L’an 1322, ayant perdu un an auparavant Dante, son grand ami[35], et dont la mort l’affligea profondément, il alla à Lucques, et, sur la demande de Castruccio, seigneur de cette cité, il peignit à San Martino un tableau qui représente le Christ dans les airs, ayant au-dessous de lui quatre saints protecteurs de la ville[36], à savoir San Piero, San Regolo, San Martino et San Paulino, qui ont l’air de remettre d’accord un pape et un empereur : ceux-ci, d’après l’opinion de beaucoup de gens, seraient Louis de Bavière et Nicolas V antipape. On dit aussi qu’il dessina à San Frediano, dans la même ville, le château della Giusta qui est inexpugnable [37]. Dès qu’il fut de retour à Florence, Robert, roi de Naples, écrivit à Charles, duc de Calabre, son fils aîné, qui se trouvait alors dans cette ville, de décider par tous les moyens possibles Giotto à venir à Naples. Il voulait lui faire orner de nobles peintures Santa Chiara, monastère de femmes et église royale, dont il venait d’achever la construction. Giotto, se voyant appelé par un roi d’une telle renommée, se rendit volontiers à son désir[38]. Il fit, dans plusieurs chapelles de ce monastère, de nombreuses peintures tirées de l’Ancien et du Nouveau Testament [39]; on dit que les sujets de l’Apocalypse qu’on y voit lui furent suggérés par Dante, de même que ses fresques si célèbres d’Assise. Bien que Dante ne fût plus en vie à cette époque, il est possible qu’ils en eussent discuté, comme cela arrive souvent entre amis. Dans l’église dell’Incoronata et au Castello dell’Uovo[40], il exécuta un grand nombre de peintures, particulièrement dans la chapelle et dans une salle que le roi Alphonse Ier détruisit pour faire le château, et où se trouvaient les portraits de quantité d’hommes célèbres, entre autres celui de Giotto en personne.
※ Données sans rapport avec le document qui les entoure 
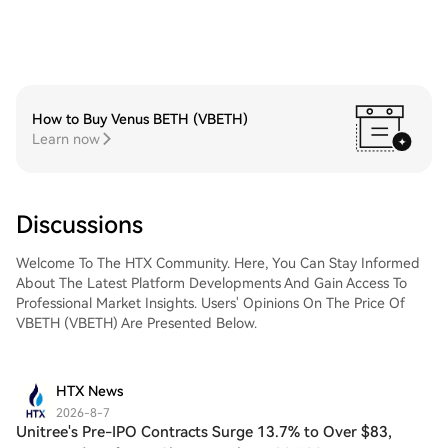
How to Buy Venus BETH (VBETH)
Learn now
Discussions
Welcome To The HTX Community. Here, You Can Stay Informed
About The Latest Platform Developments And Gain Access To
Professional Market Insights. Users' Opinions On The Price Of
VBETH (VBETH) Are Presented Below.
HTX News
2026-8-7
Unitree's Pre-IPO Contracts Surge 13.7% to Over $83,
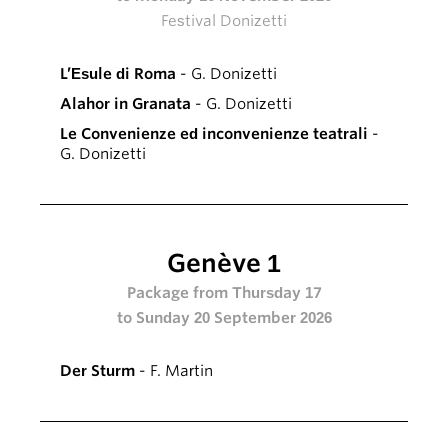
Festival Donizetti
L’Esule di Roma
- G. Donizetti
Alahor in Granata
- G. Donizetti
Le Convenienze ed inconvenienze teatrali
-
G. Donizetti
Genève 1
Package from Thursday 17
to Sunday 20 September 2026
Der Sturm
- F. Martin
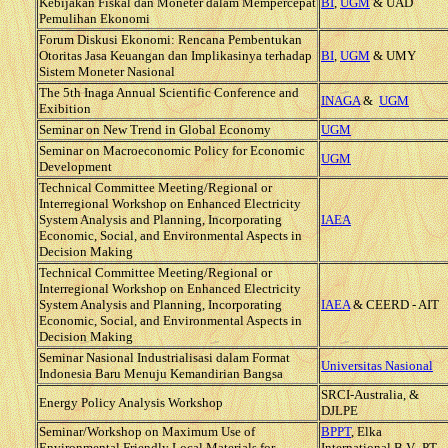
Kebijakan Fiskal dan Moneter dalam Mempercepat
BI
,
UGM
& UAD
Pemulihan Ekonomi
Forum Diskusi Ekonomi: Rencana Pembentukan
Otoritas Jasa Keuangan dan Implikasinya terhadap
BI
,
UGM
& UMY
Sistem Moneter Nasional
The 5th Inaga Annual Scientific Conference and
INAGA
&
UGM
Exibition
Seminar on New Trend in Global Economy
UGM
Seminar on Macroeconomic Policy for Economic
UGM
Development
Technical Committee Meeting/Regional or
Interregional Workshop on Enhanced Electricity
System Analysis and Planning, Incorporating
IAEA
Economic, Social, and Environmental Aspects in
Decision Making
Technical Committee Meeting/Regional or
Interregional Workshop on Enhanced Electricity
System Analysis and Planning, Incorporating
IAEA
& CEERD - AIT
Economic, Social, and Environmental Aspects in
Decision Making
Seminar Nasional Industrialisasi dalam Format
Universitas Nasional
Indonesia Baru Menuju Kemandirian Bangsa
SRCI-Australia, &
Energy Policy Analysis Workshop
DJLPE
Seminar/Workshop on Maximum Use of
BPPT
, Elka
Environmental Friendly Local Materials for
International B.V., PT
Il quitta ensuite Naples, pour aller à Rome, et s’arrêta à Gaète, où il dut peindre à la Nunziata divers sujets du Nouveau Testament, aujourd’hui abîmés par le temps, mais pas au point qu’on n’y reconnaisse sa propre figure au pied d’un grand crucifix très beau[41]. Il ne put ensuite refuser au seigneur Malatesta de s’arrêter quelques jours à Rome, où il travailla pour lui, et de là il se rendit à Rimini dont Malatesta était seigneur. Dans cette ville, il fit à San Francesco un grand nombre de peintures qui, depuis, furent jetées à terre par Gismondo, fils de Pandolfo Malatesta, lorsqu’il reconstruisit entièrement l’église. Il peignit encore à fresque, dans le cloître qui est au coin de la façade de cette église, l’histoire de sainte Micheline, une de ses meilleures œuvres[42]. Aussi n’est-il pas étonnant que Malatesta l’ait richement récompensé et grandement loué. Giotto fit aussi, à la requête d’un prieur florentin, qui était alors à San Cataldo de Rimini, à l’extérieur de la porte de cette église, un saint Thomas d’Aquin faisant une lecture à des frères[43]. De là, il retourna à Ravenne et peignit dans une chapelle de l’église San Giovanni Evangelista des fresques très estimées[44] ; puis il revint à Florence avec grand renom et non moins de richesses et y fit en détrempe le crucifix de bois sur fond d’or, plus grand que nature, qui est à San Marco, à droite en entrant[45]. Celui de Santa Maria Novella est aussi de lui ; Puccio Capanna, son élève, y travailla avec lui, et il est toujours sur la porte principale[46], à main droite en entrant, au-dessus du tombeau des Gaddi. Dans la même église, il fit, sur la cloison transverse, un saint Louis, pour Paolo di Lotto Ardinghelli, qui est représenté à ses pieds avec sa femme[47].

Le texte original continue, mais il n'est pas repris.